=== BRIEF ===
There are pictures in the records below; leave them out and set down exactly the lines from the one holding "Cozinha Fechada" through the one holding "0 КОММЕНТАРИЕВ".
________________
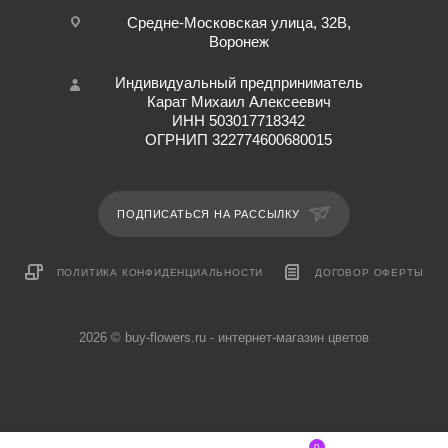
Средне-Московская улица, 32В,
Воронеж
Индивидуальный предприниматель
Карат Михаил Алексеевич
ИНН 503017718342
ОГРНИП 322774600680015
ПОДПИСАТЬСЯ НА РАССЫЛКУ
ПОЛИТИКА КОНФИДЕНЦИАЛЬНОСТИ
ДОГОВОР ОФЕРТЫ
2026 © buy-flowers.ru - интернет-магазин цветов
0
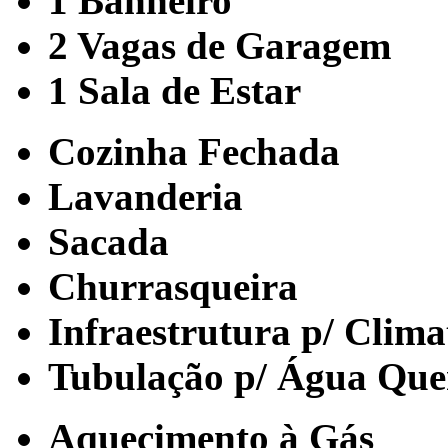
1 Banheiro
2 Vagas de Garagem
1 Sala de Estar
Cozinha Fechada
Lavanderia
Sacada
Churrasqueira
Infraestrutura p/ Clima
Tubulação p/ Água Que
Aquecimento à Gás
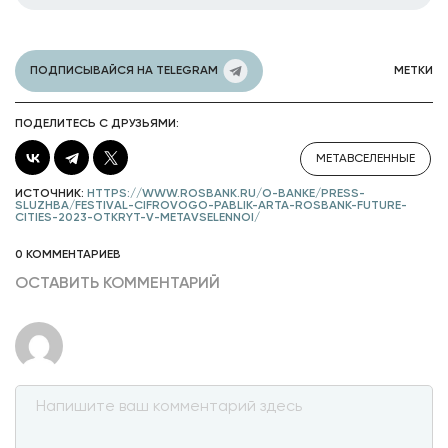
ПОДПИСЫВАЙСЯ НА TELEGRAM
МЕТКИ
ПОДЕЛИТЕСЬ С ДРУЗЬЯМИ:
МЕТАВСЕЛЕННЫЕ
ИСТОЧНИК:
HTTPS://WWW.ROSBANK.RU/O-BANKE/PRESS-
SLUZHBA/FESTIVAL-CIFROVOGO-PABLIK-ARTA-ROSBANK-FUTURE-
CITIES-2023-OTKRYT-V-METAVSELENNOI/
0 КОММЕНТАРИЕВ
ОСТАВИТЬ КОММЕНТАРИЙ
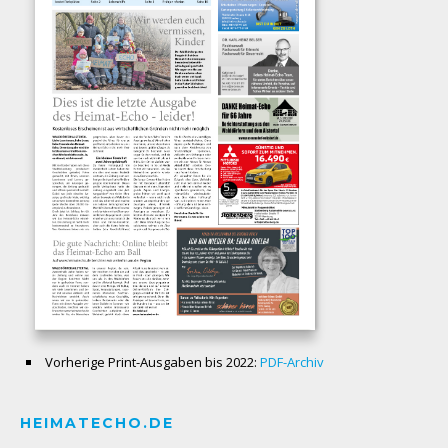
Vorherige Print-Ausgaben bis 2022:
PDF-Archiv
HEIMATECHO.DE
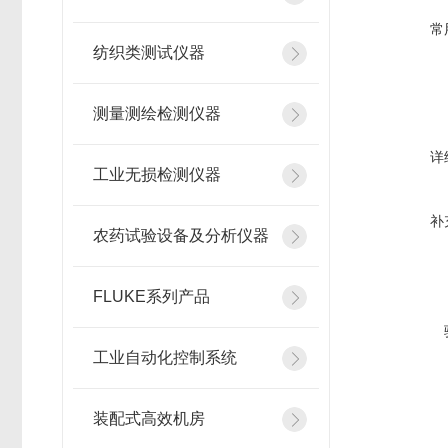
常
纺织类测试仪器
测量测绘检测仪器
详
工业无损检测仪器
补
农药试验设备及分析仪器
FLUKE系列产品
工业自动化控制系统
装配式高效机房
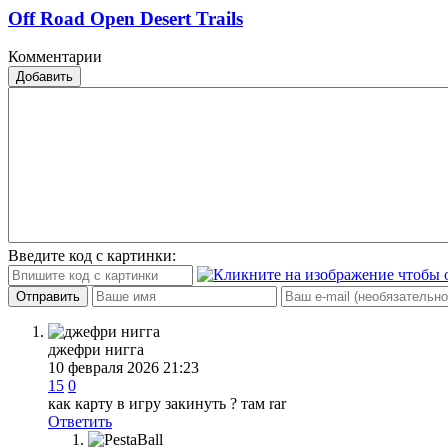
Off Road Open Desert Trails
Комментарии
Добавить
Введите код с картинки:
Отправить
джефри нигга
10 февраля 2026 21:23
15
0
как карту в игру закинуть ? там rar
Ответить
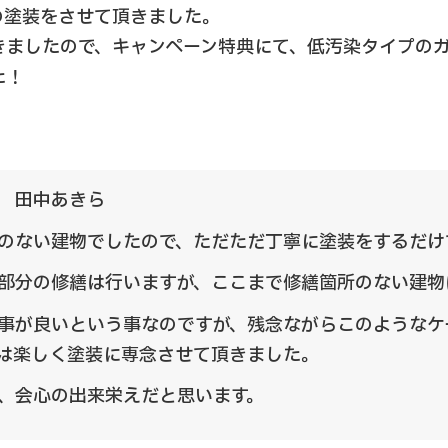
の塗装をさせて頂きました。
きましたので、キャンペーン特典にて、低汚染タイプの
た！
 田中あきら
のない建物でしたので、ただただ丁寧に塗装をするだけ
部分の修繕は行いますが、ここまで修繕箇所のない建物
事が良いという事なのですが、残念ながらこのようなケ
は楽しく塗装に専念させて頂きました。
、会心の出来栄えだと思います。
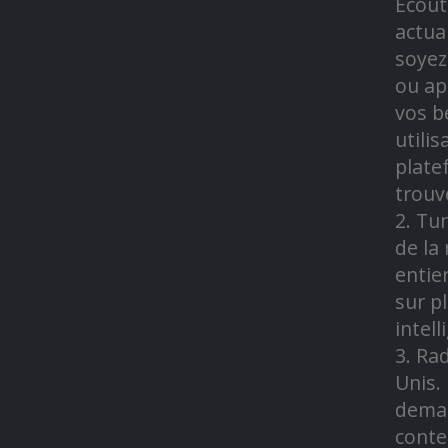
Ecout
actua
soyez
ou ap
vos b
utili
plate
trouv
2. Tu
de la
entie
sur p
intell
3. Ra
Unis. 
deman
conte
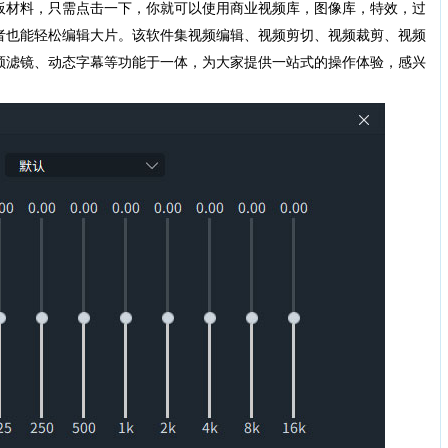
板材料，只需点击一下，你就可以使用商业视频库，图像库，特效，过
者也能轻松编辑大片。该软件集视频编辑、视频剪切、视频裁剪、视频
频滤镜、动态字幕等功能于一体，为大家提供一站式的操作体验，感兴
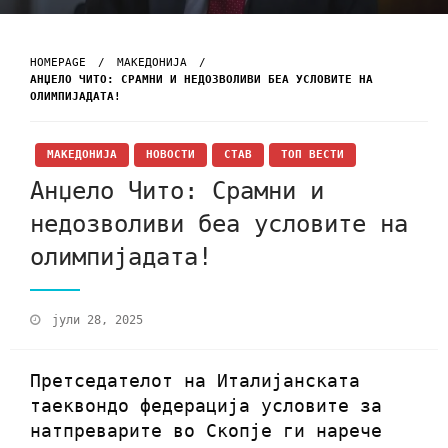
HOMEPAGE
МАКЕДОНИЈА
АНЏЕЛО ЧИТО: СРАМНИ И НЕДОЗВОЛИВИ БЕА УСЛОВИТЕ НА
ОЛИМПИЈАДАТА!
МАКЕДОНИЈА
НОВОСТИ
СТАВ
ТОП ВЕСТИ
Анџело Чито: Срамни и
недозволиви беа условите на
олимпијадата!
јули 28, 2025
Претседателот на Италијанската
таеквондо федерација условите за
натпреварите во Скопје ги нарече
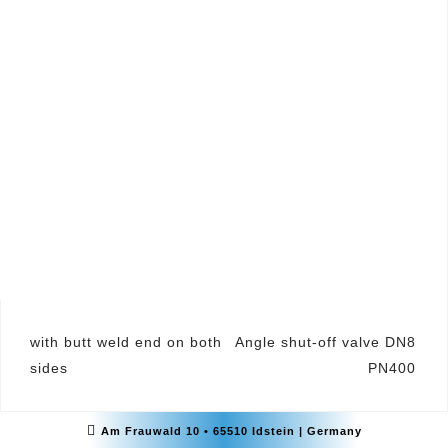
Beitragsnavigation
with butt weld end on both
Angle shut-off valve DN8
sides
PN400
Am Frauwald 10 • 65510 Idstein | Germany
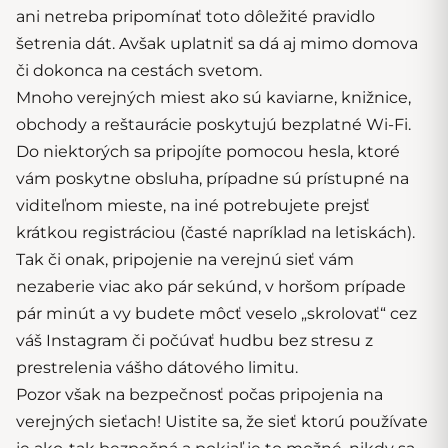
ani netreba pripomínať toto dôležité pravidlo
šetrenia dát. Avšak uplatniť sa dá aj mimo domova
či dokonca na cestách svetom.
Mnoho verejných miest ako sú kaviarne, knižnice,
obchody a reštaurácie poskytujú bezplatné Wi-Fi.
Do niektorých sa pripojíte pomocou hesla, ktoré
vám poskytne obsluha, prípadne sú prístupné na
viditeľnom mieste, na iné potrebujete prejsť
krátkou registráciou (časté napríklad na letiskách).
Tak či onak, pripojenie na verejnú sieť vám
nezaberie viac ako pár sekúnd, v horšom prípade
pár minút a vy budete môcť veselo „skrolovať“ cez
váš Instagram či počúvať hudbu bez stresu z
prestrelenia vášho dátového limitu.
Pozor však na bezpečnosť počas pripojenia na
verejných sieťach! Uistite sa, že sieť ktorú používate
________________
=== COMPLETED EXERCISE ===
Cozinha Fechada
Lavanderia
Sacada
Churrasqueira
Infraestrutura p/ Clima
Tubulação p/ Água Que
Aquecimento à Gás
ПОДПИСЫВАЙСЯ НА TELEGRAM
МЕТКИ
ПОДЕЛИТЕСЬ С ДРУЗЬЯМИ:
МЕТАВСЕЛЕННЫЕ
ИСТОЧНИК:
HTTPS://WWW.ROSBANK.RU/O-BANKE/PRESS-
SLUZHBA/FESTIVAL-CIFROVOGO-PABLIK-ARTA-ROSBANK-FUTURE-
CITIES-2023-OTKRYT-V-METAVSELENNOI/
0 КОММЕНТАРИЕВ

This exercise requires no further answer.